-------- DATA FOR PROCESSING

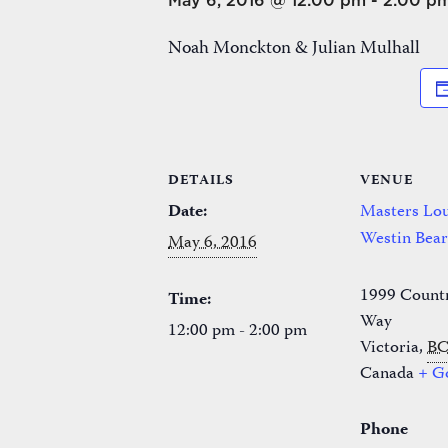
May 6, 2016 @ 12:00 pm
-
2:00 p
Noah Monckton & Julian Mulhall
DETAILS
VENUE
Date:
Masters Lou
Westin Bea
May 6, 2016
1999 Count
Time:
Way
12:00 pm - 2:00 pm
Victoria
,
B
Canada
+ G
Phone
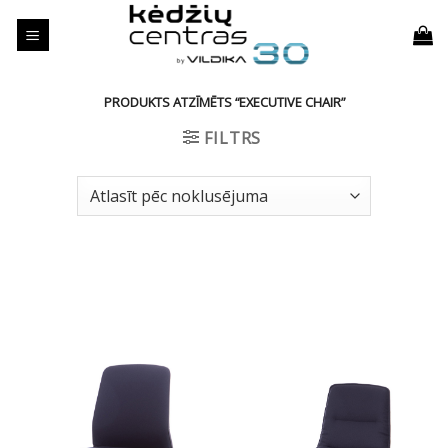
Skip
to
content
PRODUKTS ATZĪMĒTS “EXECUTIVE CHAIR”
FILTRS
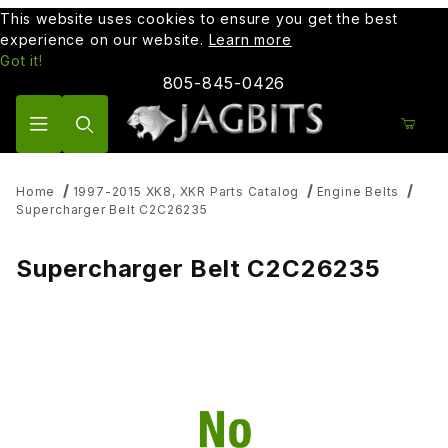
This website uses cookies to ensure you get the best
experience on our website.
Learn more
Got it!
805-845-0426
Product Search
Home
1997-2015 XK8, XKR Parts Catalog
Engine Belts
Supercharger Belt C2C26235
Supercharger Belt C2C26235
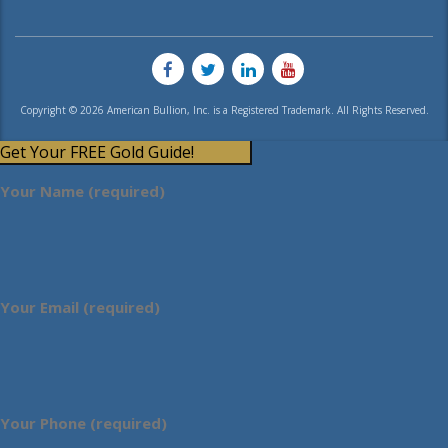
Copyright © 2026 American Bullion, Inc. is a Registered Trademark. All Rights Reserved.
Get Your FREE Gold Guide!
Your Name (required)
Your Email (required)
Your Phone (required)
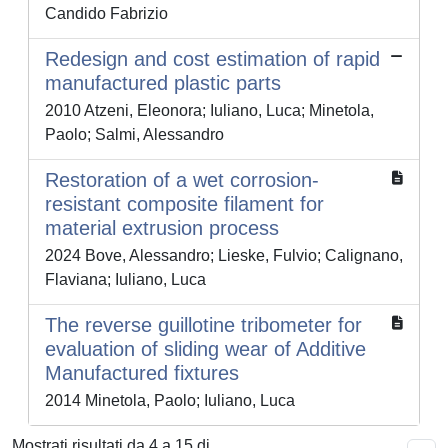
Candido Fabrizio
Redesign and cost estimation of rapid
manufactured plastic parts
2010 Atzeni, Eleonora; Iuliano, Luca; Minetola,
Paolo; Salmi, Alessandro
Restoration of a wet corrosion-
resistant composite filament for
material extrusion process
2024 Bove, Alessandro; Lieske, Fulvio; Calignano,
Flaviana; Iuliano, Luca
The reverse guillotine tribometer for
evaluation of sliding wear of Additive
Manufactured fixtures
2014 Minetola, Paolo; Iuliano, Luca
Mostrati risultati da 4 a 15 di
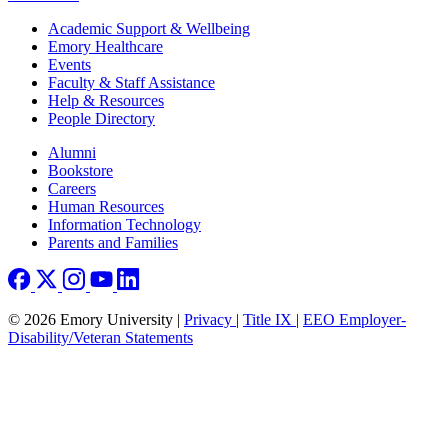
Footer
Academic Support & Wellbeing
Emory Healthcare
Events
Faculty & Staff Assistance
Help & Resources
People Directory
Footer right
Alumni
Bookstore
Careers
Human Resources
Information Technology
Parents and Families
© 2026 Emory University |
Privacy
|
Title IX
|
EEO Employer-
Disability/Veteran Statements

----------------

* _WHAT YOU WILL DO_
Please set down, exactly and with nothing added, the lines from the line with "2024 Bove, Alessandro;" to the end of the entries above, omitting pictures.

* _EXERCISE RESULT_
2024 Bove, Alessandro; Lieske, Fulvio; Calignano,
Flaviana; Iuliano, Luca
The reverse guillotine tribometer for
evaluation of sliding wear of Additive
Manufactured fixtures
2014 Minetola, Paolo; Iuliano, Luca
Mostrati risultati da 4 a 15 di
Footer
Academic Support & Wellbeing
Emory Healthcare
Events
Faculty & Staff Assistance
Help & Resources
People Directory
Footer right
Alumni
Bookstore
Careers
Human Resources
Information Technology
Parents and Families
© 2026 Emory University |
Privacy
|
Title IX
|
EEO Employer-
Disability/Veteran Statements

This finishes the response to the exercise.